Effect of different cell substrates to guide KC-NC attachment and spreading on the fibers. (A–H) Confocal microscopy images of the KC-NC cells stained for their cytoskeletal microfilaments with actin phalloidin (green) on fibers with no coating (Control), two native ECM glycoproteins (laminin and fibronectin), two recombinantly designed bidomain fusion peptides (HBD-REDV and HBD-RGD), and three bioactive macromolecules (PDGF-BB, FGF2, and NRG1). Scale bar: 100 µm. (I) Quantification of the number of attached cells from n = 3 randomly selected fields per condition. Data are presented as mean ± SD. One-way analysis of variance (ANOVA) with Tukey post hoc test, n = 3 independent experiments. (J) Analysis of cell spreading quantified as eccentricity for each condition. Data are presented as mean ± SD of randomly selected cells. One-way analysis of variance (ANOVA) with Tukey post hoc test. n = 35 randomly selected cells from different fields, ns: p ≥ 0.05, **: p < 0.005, ***: p < 0.0005, ****: p < 0.0001). (K) Cell eccentricity, φ is calculated from measurements of the major and minor axis length using ImageJ. Double-arrow: direction of aligned fibers.

Figure 5

Evaluation of Schwann differentiation on the fibers conjugated with biological cues. Confocal microscopy images for the expression of astrocyte marker, glial fibrillary acidic protein, GFAP (A–D), and Schwann marker myelin proteolipid protein, PLP1 (E–H), on electrospun fibers with no coating (Control) (A,E), Fibronectin (B,F), HBD-REDV (C,G), and NRG1 (D,H), respectively.

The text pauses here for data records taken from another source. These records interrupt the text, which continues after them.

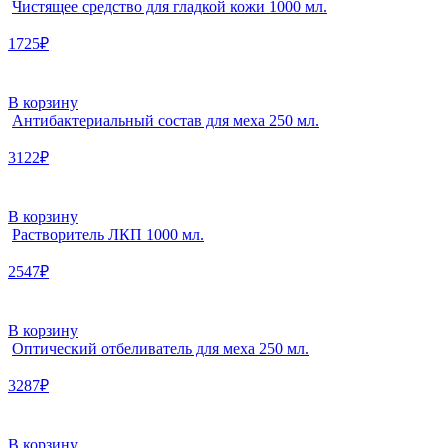
Чистящее средство для гладкой кожи 1000 мл.
1725₽
В корзину
Антибактериальный состав для меха 250 мл.
3122₽
В корзину
Растворитель ЛКП 1000 мл.
2547₽
В корзину
Оптический отбеливатель для меха 250 мл.
3287₽
В корзину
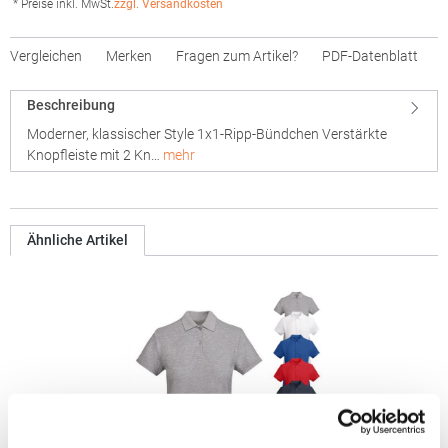
* Preise inkl. MwSt.
zzgl. Versandkosten
Vergleichen
Merken
Fragen zum Artikel?
PDF-Datenblatt
Beschreibung
Moderner, klassischer Style 1x1-Ripp-Bündchen Verstärkte
Knopfleiste mit 2 Kn…
mehr
Ähnliche Artikel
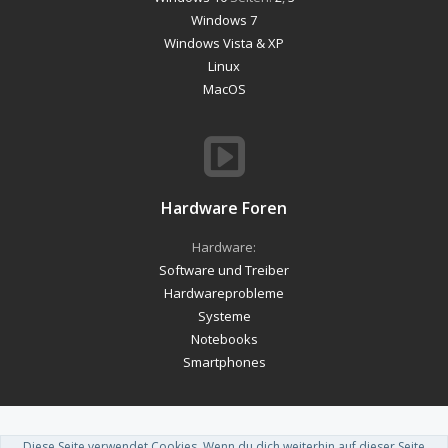
Windows 7
Windows Vista & XP
Linux
MacOS
Hardware Foren
Hardware:
Software und Treiber
Hardwareprobleme
Systeme
Notebooks
Smartphones
Diese Seite verwendet Cookies. Wenn du dich weiterhin auf dieser Seite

Scale bar = 100 µm. (I,J) Graph showing the quantification of the mean fluorescence intensity (MFI) for GFAP or myelin PLP1 per cell. Data are presented as Mean ± SD, One-way analysis of variance (ANOVA) with Tukey post hoc test. n = 20 randomly selected cells from three different fields. ns: p ≥ 0.05), ***: p < 0.0005), ****: p < 0.0001. Double-arrow: direction of aligned fibers.

Figure 6

Effect of PCL immobilized NRG1 on KC-NC differentiation and proliferation toward towards Schwann cells. Immunofluorescence images of the expression of Schwann marker, S100b, GFAP, p75, and myelin PLP1 on (A–C) tissue culture plates (TCP), (D–F) electrospun fibers with no coating (Control), or (G–I) immobilized NRG1. (A–C) scale bars: 50 µm; (D–I) scale bars: 20 µm. (J) Quantification of the mean immunofluorescence intensity (MFI) of the indicated SC markers normalized per cell on TCP, control fibers, and NRG1 modified fibers. n = 50 randomly selected cells from different fields. (K) Quantification of average cell density at two-time points (3 DIV and & DIV, DIV = Day in-vitro) on TCP, control, or NRG1 modified fibers. Data are presented as Mean ± SD, One-way analysis of variance (ANOVA) with Tukey post hoc test. ns: p ≥ 0.05), ****: p <0.0001.